My knowledge of Russia had essentially been limited to what I had learned in history class, and perhaps some first-hand accounts from those I knew who grew up during the Cold War. As a result, I admit that much of the negative views of the country had made me skeptical (even nervous) about visiting it in the first place. Along with the fact that Russians don’t necessarily like Americans, either…
All the same, I had the chance to dip my toes during our family trip while cruising the Baltic Sea. We spent two full days in Saint Petersburg, the second-largest city in Russia (after Moscow, the capital). Normally as Americans, we would need tourist visas to enter the country, and it is said the process can be a pain– however, Saint Petersburg makes a particular exception, allowing visitors on guided cruise tours up to 72 hours visa-free. It was a fantastic opportunity that we took advantage of, to get a glimpse of what Russia was all about.
Our guide during our two days in town was an elderly Russian woman (“Margarita”) who had a thick accent and a no-nonsense attitude when it came to taking visitors around Saint Petersburg. There was no time to wander on our own at the various sites we visited, and admittedly, a few passengers got scolded whenever they turned up late. Although it wasn’t the typical leisure, at-your-own-pace kind of tour, her efficiency definitely allowed us to see many of the highlights in a timely manner.

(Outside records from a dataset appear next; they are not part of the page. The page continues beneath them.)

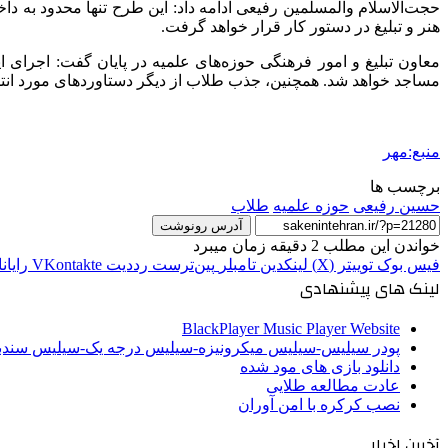
حجت‌الاسلام والمسلمین رفیعی ادامه داد: این طرح تنها محدود به د
هنر و تبلیغ در دستور کار قرار خواهد گرفت.
معاون تبلیغ و امور فرهنگی حوزه‌های علمیه در پایان گفت: اجرای 
مساجد خواهد شد. همچنین، جذب طلاب از دیگر دستاوردهای مورد انتظ
منبع:مهر
برچسب ها
حسین رفیعی
حوزه علمیه
طلاب
آدرس رونوشت
خواندن این مطلب 2 دقیقه زمان میبرد
فیس بوک
توییتر (X)
لینکدین
‫تامبلر
‫پین‌ترست
‫رددیت
‫VKontakte
رایان
لینک های پیشنهادی
BlackPlayer Music Player Website
پودر سیلیس-سیلیس میکرونیزه-سیلیس درجه یک-سیلیس سن
دانلود بازی های مود شده
عادت مطالعه طلایی
نصب کرکره با امن آوران
آخرین اخبار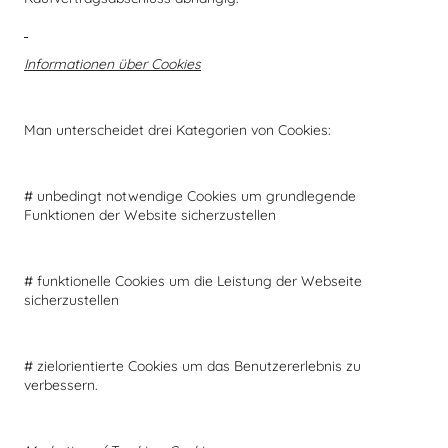
Informationen über Cookies
Man unterscheidet drei Kategorien von Cookies:
# unbedingt notwendige Cookies um grundlegende
Funktionen der Website sicherzustellen
# funktionelle Cookies um die Leistung der Webseite
sicherzustellen
# zielorientierte Cookies um das Benutzererlebnis zu
verbessern.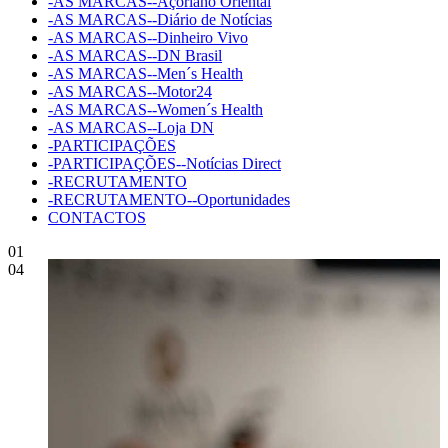
-AS MARCAS--Açoriano Oriental
-AS MARCAS--Diário de Notícias
-AS MARCAS--Dinheiro Vivo
-AS MARCAS--DN Brasil
-AS MARCAS--Men´s Health
-AS MARCAS--Motor24
-AS MARCAS--Women´s Health
-AS MARCAS--Loja DN
-PARTICIPAÇÕES
-PARTICIPAÇÕES--Notícias Direct
-RECRUTAMENTO
-RECRUTAMENTO--Oportunidades
CONTACTOS
01
04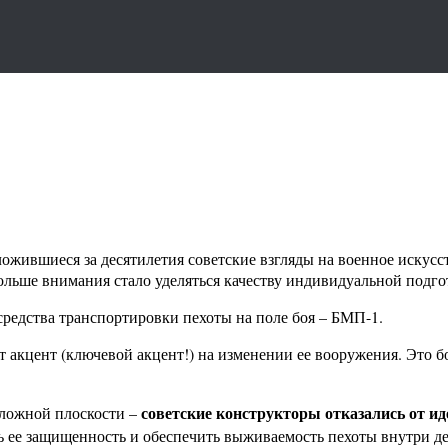
ложившиеся за десятилетия советские взгляды на военное искус
больше внимания стало уделяться качеству индивидуальной подг
редства транспортировки пехоты на поле боя – БМП-1.
т акцент (ключевой акцент!) на изменении ее вооружения. Это б
советские конструкторы отказались от и
оложной плоскости –
ть ее защищенность и обеспечить выживаемость пехоты внутри де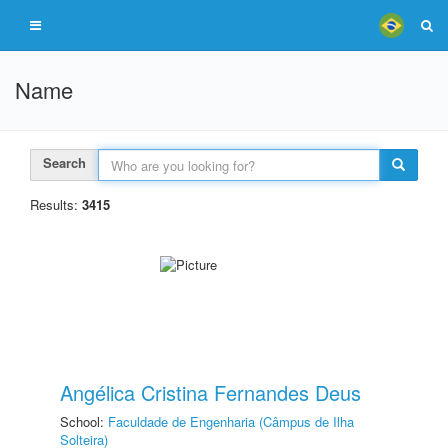
Name
Search
Results:
3415
Angélica Cristina Fernandes Deus
School:
Faculdade de Engenharia (Câmpus de Ilha
Solteira)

We began our first full day by driving about one hour to the Summer Palace, aka Peterhof Palace. Instead of a single building, this particular palace is instead a cluster of several buildings and gardens built over a sprawling 3900 hectares of land. Referred to as the “Russian Versailles,” this palace, in fact, was inspired by the actual Versailles in France; its architect, Jean-Baptiste le Blond, was even French himself. It was built in the early 18th century and intended for Peter the Great, the then-ruling tsar, but only ever-occupied by his successor, Catherine the Great, who was the longest-ruling female leader of Russia.
Today, the Peterhof Palace is one of the most-popular tourist attractions for the city, drawing in about 5.3 million people per year. It’s a museum dedicated to the royal Russian families, with numerous rooms all elegant in design like those of French châteaux. We spent the morning visiting the interior, with its lavish gilded walls that had been restored in the early 2000’s. The Palace Gardens followed, with its intricately-trimmed hedges and countless fountains– we took a moment to watch one of the fountain’s water shows before we headed out. Despite our two-hour visit, we barely scratched the surface of the palace– however, I could tell that its opulence rivaled that of France’s Versailles, which is saying a lot for the original!
It was another one-hour drive back to the city center. Saint Petersburg is by no means small with over 5 million inhabitants and 600 square kilometers– that said, we encountered traffic on our way in, especially to the touristy parts of town. I also noticed a considerable amount of pollution in the center, which made the city look rather drab. Goes to show that even with the architectural masterpieces on every block, a big city still has a gritty, pollution problem to solve!
We soon arrived in the city center, and we made a stop at the Yusupov Palace (aka “Moika Palace”). It’s named after Felix Yusupov, the general who killed the infamous Rasputin in the early 20th century. Long story short, Yusupov befriended the influential mystic to gather information and plan his assassination– considering that Rasputin’s influence over the last tsar of Russia eventually lead to the empire’s downfall, the assassination in 1916 was a tad too late to save the monarchy. The palace itself isn’t as extravagant as Peterhof, but it still boasted a lovely ballroom and music room where we listened to a five-men choir performance.
Russia is known for several notable souvenirs, one of them including its painted Easter eggs. Granted, such items are common throughout Central and Eastern Europe, but all the same, these eggs are beautifully-crafted from stone material (e.g. porcelain, jade, even gold) and often painted with religious imagery. We bought a few of them before heading off.
It was almost 14:00 when we stopped for lunch. We had a four-course meal, which consisted of thinly-sliced pork, a “seven-vegetable” soup, chicken, and a sour-berry tart. The meal came with a glass of champagne, which tasted awful. Vodka was also served, but I decided to pass on it– I was of drinking age in Europe back then, but not so in the U.S. And even if I was in Russia, I wasn’t used to hard liquor, so I end up offering my shot to someone else. All the same, I appreciated the generous, complementary food and drink that the tour offered us that day, which gave us the energy to continue sight-seeing later that afternoon.